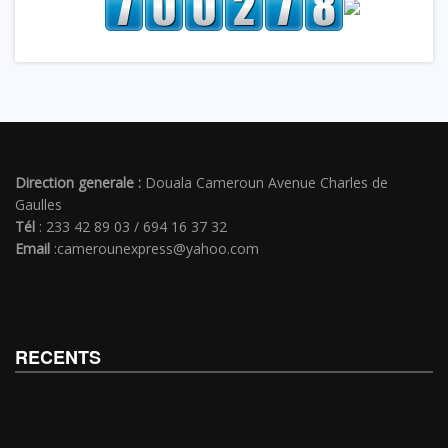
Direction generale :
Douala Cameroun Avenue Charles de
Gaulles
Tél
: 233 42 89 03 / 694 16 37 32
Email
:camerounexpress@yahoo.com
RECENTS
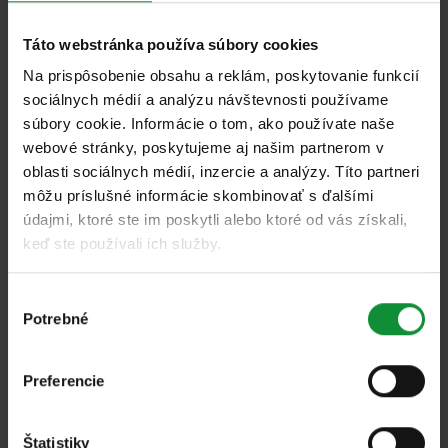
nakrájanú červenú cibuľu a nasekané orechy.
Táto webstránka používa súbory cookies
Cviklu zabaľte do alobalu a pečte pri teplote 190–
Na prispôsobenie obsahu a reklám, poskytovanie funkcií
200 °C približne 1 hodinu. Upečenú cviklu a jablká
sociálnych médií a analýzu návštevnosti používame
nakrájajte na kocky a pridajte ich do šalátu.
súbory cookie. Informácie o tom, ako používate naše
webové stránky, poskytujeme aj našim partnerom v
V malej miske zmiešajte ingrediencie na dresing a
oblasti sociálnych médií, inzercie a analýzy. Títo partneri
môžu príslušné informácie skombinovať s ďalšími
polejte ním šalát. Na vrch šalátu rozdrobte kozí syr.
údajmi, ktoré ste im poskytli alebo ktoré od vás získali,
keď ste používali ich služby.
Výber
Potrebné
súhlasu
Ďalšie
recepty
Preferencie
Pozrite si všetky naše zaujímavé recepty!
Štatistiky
+--
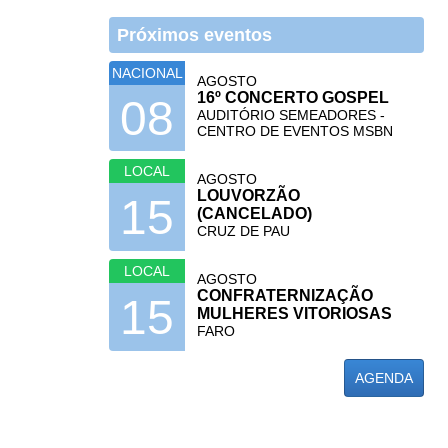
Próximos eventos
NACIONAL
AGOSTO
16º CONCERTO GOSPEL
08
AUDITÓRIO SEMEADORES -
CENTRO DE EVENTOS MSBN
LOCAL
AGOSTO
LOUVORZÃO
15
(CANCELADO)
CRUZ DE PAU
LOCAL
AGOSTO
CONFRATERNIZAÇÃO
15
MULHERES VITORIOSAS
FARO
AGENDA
+--
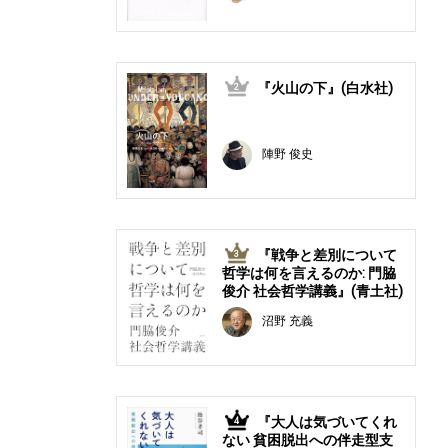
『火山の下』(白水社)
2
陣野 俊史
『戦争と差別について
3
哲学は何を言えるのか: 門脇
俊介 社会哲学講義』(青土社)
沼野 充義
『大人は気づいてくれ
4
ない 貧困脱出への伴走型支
+--
**Aim of the task**
A line belongs in the answer if it contains the word "súbory"; please copy each such line from the material.

**Expected answer**
Táto webstránka používa súbory cookies
súbory cookie. Informácie o tom, ako používate naše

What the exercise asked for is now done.